▶ [What you have to do] The lines you return should be those containing the string "minimalist", taken from the data below.

▶ [Material supplied]
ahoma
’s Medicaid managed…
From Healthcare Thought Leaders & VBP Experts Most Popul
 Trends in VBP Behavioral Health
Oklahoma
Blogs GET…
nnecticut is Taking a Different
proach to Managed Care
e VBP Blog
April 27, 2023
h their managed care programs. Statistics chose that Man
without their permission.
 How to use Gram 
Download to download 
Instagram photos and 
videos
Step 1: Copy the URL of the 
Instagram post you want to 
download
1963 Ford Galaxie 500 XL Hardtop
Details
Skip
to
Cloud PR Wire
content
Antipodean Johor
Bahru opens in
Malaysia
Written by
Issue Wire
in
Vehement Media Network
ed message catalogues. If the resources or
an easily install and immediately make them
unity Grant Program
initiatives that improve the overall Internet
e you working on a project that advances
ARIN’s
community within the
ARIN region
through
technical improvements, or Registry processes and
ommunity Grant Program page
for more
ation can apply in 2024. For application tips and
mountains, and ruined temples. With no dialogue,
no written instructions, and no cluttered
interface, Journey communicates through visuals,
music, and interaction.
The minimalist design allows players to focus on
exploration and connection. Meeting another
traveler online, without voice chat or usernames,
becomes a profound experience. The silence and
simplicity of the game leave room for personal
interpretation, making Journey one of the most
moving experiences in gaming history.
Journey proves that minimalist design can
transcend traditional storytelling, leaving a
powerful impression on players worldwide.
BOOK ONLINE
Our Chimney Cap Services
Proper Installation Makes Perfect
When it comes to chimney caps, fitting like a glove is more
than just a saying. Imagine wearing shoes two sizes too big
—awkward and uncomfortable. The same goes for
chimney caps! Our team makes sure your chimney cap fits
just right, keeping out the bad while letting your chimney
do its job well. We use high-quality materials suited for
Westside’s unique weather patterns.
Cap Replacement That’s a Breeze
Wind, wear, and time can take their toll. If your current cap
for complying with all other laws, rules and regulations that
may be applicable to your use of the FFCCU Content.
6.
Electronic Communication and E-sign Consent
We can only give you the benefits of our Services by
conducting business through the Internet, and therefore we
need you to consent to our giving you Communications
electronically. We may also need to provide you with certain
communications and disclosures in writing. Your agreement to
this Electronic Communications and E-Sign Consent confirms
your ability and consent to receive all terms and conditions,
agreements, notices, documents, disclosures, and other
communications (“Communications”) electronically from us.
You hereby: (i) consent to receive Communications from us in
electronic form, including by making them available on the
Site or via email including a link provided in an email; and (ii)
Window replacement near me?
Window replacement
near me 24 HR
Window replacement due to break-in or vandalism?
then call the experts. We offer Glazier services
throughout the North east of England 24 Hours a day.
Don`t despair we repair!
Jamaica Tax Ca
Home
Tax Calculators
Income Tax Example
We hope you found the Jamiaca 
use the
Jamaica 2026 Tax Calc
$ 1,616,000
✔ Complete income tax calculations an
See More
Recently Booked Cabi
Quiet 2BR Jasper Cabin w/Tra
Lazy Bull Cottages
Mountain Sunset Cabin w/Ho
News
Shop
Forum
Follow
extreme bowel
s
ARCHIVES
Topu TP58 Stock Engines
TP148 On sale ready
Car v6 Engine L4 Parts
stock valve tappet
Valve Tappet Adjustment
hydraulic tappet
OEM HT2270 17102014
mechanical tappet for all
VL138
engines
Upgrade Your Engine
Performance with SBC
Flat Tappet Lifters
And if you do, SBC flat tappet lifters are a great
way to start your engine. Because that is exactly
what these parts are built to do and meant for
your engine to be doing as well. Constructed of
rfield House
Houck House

▶ [Completed task]
The minimalist design allows players to focus on
Journey proves that minimalist design can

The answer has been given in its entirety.